There had been a time when Vance and I were part of that brunch scene, urban professionals spending our Sundays waiting in line at Barney Greengrass or lounging on hotel rooftops with mimosas in hand. But neither of us had really managed to lean into those experiences. We were both too focused on our careers, antsy to get back to the assignments waiting on our laptops. Our friend Lou had given Vance so much grief for constantly checking his phone that Vance eventually decided we should just stop going to those big group gatherings. I remember thinking back then it was a relief—like we had found time for getting more work done.
Putting in those extra weekend hours was supposed to propel us both toward unparalleled success. At least it had paid off for Vance, who’d managed to remain the permanent darling of his investment bank even while building a labor-intensive podcast on the side.
“Not really,”
Tate answered, bringing me back to the moment. “I took it in high school and one year of college. I could order you a great drink at a bar in Cancún, but that’s about it.”
“I’m going to forward you a text. See what you can make out.”
“You do know you can just Google Translate it, right?”
Tate asked.
“Can you just look at it for me? My hands are full, and it’s starting to rain.”
“I’ll do my best,”
she offered.
I took the phone from my ear and sent off the text.
“Got it,”
Tate said. Then she went quiet as she took a moment to read the message. “This is for your immigration case?”
she asked.
“Yeah. It’s a witness I want to interview.”
“It’s pretty basic stuff,”
Tate said. “She says she can meet with you but she doesn’t speak English. She works until six thirty, but you can come after. And then she said she could see you on miércoles.”
“What’s miércoles?”
“Uh . . .”
She sounded sheepish. “It’s either Tuesday or Wednesday. Or it might be Thursday. I’m Googling now.”
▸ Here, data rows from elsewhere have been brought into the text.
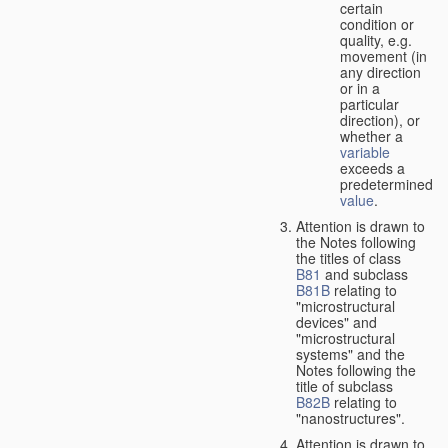
certain
condition or
quality, e.g.
movement (in
any direction
or in a
particular
direction), or
whether a
variable
exceeds a
predetermined
value
.
Attention is drawn to
the Notes following
the titles of class
B81
and subclass
B81B
relating to
"microstructural
devices" and
"microstructural
systems" and the
Notes following the
title of subclass
B82B
relating to
"nanostructures".
Attention is drawn to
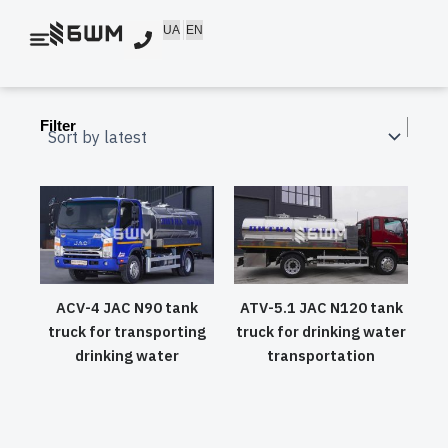
Skip
UA
EN
to
content
Filter
ACV-4 JAC N90 tank
ATV-5.1 JAC N120 tank
truck for transporting
truck for drinking water
drinking water
transportation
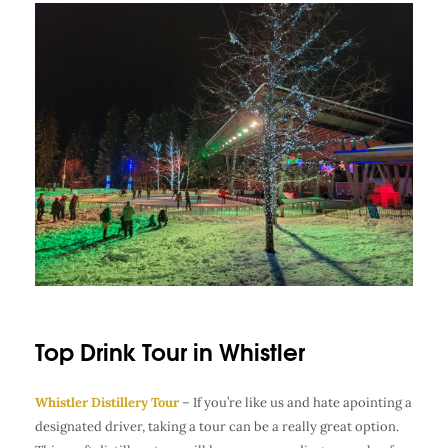
Top Drink Tour in Whistler
Whistler Distillery Tour
– If you’re like us and hate apointing a
designated driver, taking a tour can be a really great option.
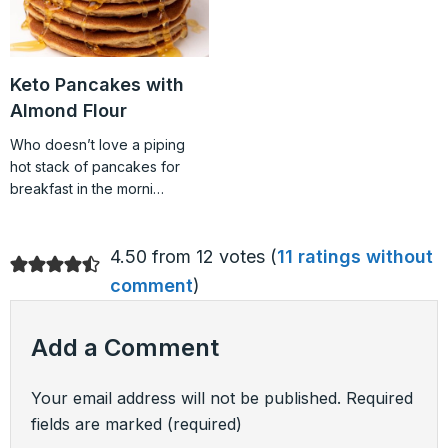
Keto Pancakes with
Almond Flour
Who doesn’t love a piping
hot stack of pancakes for
breakfast in the morni…
4.50 from 12 votes (
11 ratings without
comment
)
Add a Comment
Your email address will not be published.
Required
fields are marked
(required)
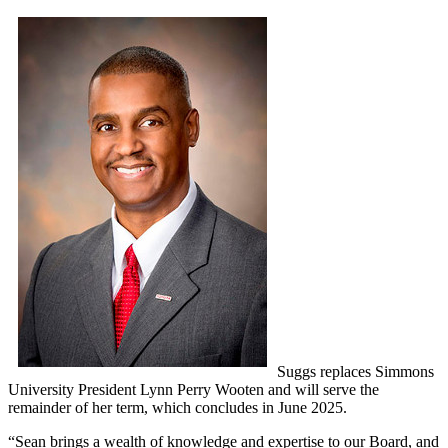
Suggs replaces Simmons
University President Lynn Perry Wooten and will serve the
remainder of her term, which concludes in June 2025.
“Sean brings a wealth of knowledge and expertise to our Board, and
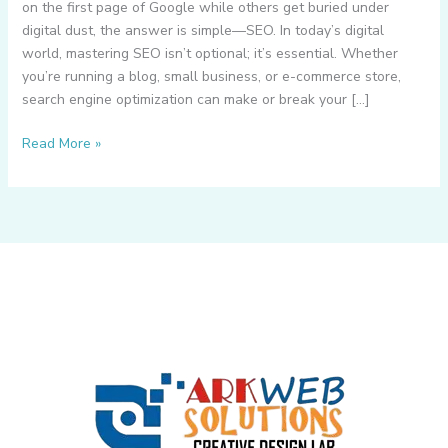
on the first page of Google while others get buried under
digital dust, the answer is simple—SEO. In today’s digital
world, mastering SEO isn’t optional; it’s essential. Whether
you’re running a blog, small business, or e-commerce store,
search engine optimization can make or break your […]
What
Read More »
is
SEO
–
5
Key
SEO
Techniques
for
Best
Search
Engine
Ranking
“Do you think I should call her back?”
I asked as I neared the stairwell to the subway. “Or maybe text her and hope she has someone who can translate what I’ve written?”
I moved under the awning of L’étoile, a French patisserie Gram loved, and leaned against the cool bricks beside the window. I didn’t want to go underground and lose reception before I was finished with the call.
“Yeah, but what about when you actually meet with her? The firm can pay for an interpreter.”
“Maybe.”
I wasn’t ready to tell the powers that be about this other potential aspect of my new pro bono assignment. “This isn’t really part of the actual case I was assigned. I’m still just collecting information.”
“Oh!”
Tate suddenly blurted into the phone, her voice rising with excitement. “You know who speaks Spanish? Dustin Ortiz. You should ask him.”
“Ugh, no,”
I groaned. “I am not asking him for anything.”
“I still don’t get your aversion to him, Jess. He’s a pretty good guy.”
“Different strokes for different folks,”
I said. “I’m at the subway. See you at Bloomie’s.”
“If you’d rather go find a weekend happy hour, I’d be game for that too,”
she offered. “Nachos and margaritas make rainy days so much sunnier.”
“Nah, I’m trying to cut down on alcohol.”
“You are?”
She knew how much I loved a glass of good Chardonnay. “Wait, you’re not off alcohol because . . .”
She let the suggestion hang in the air.
“No, I am most definitely not pregnant.”
I failed to conceal the dejection in my voice, even though I hadn’t told Tate everything I was doing to get pregnant or how I was doubling down on my attempts to make it happen.
I’d read that alcohol could disrupt ovulation. So in addition to tracking my nutrient intake, avoiding antihistamines, swearing off raw fish, and limiting caffeine to tragically low levels, alcohol was out.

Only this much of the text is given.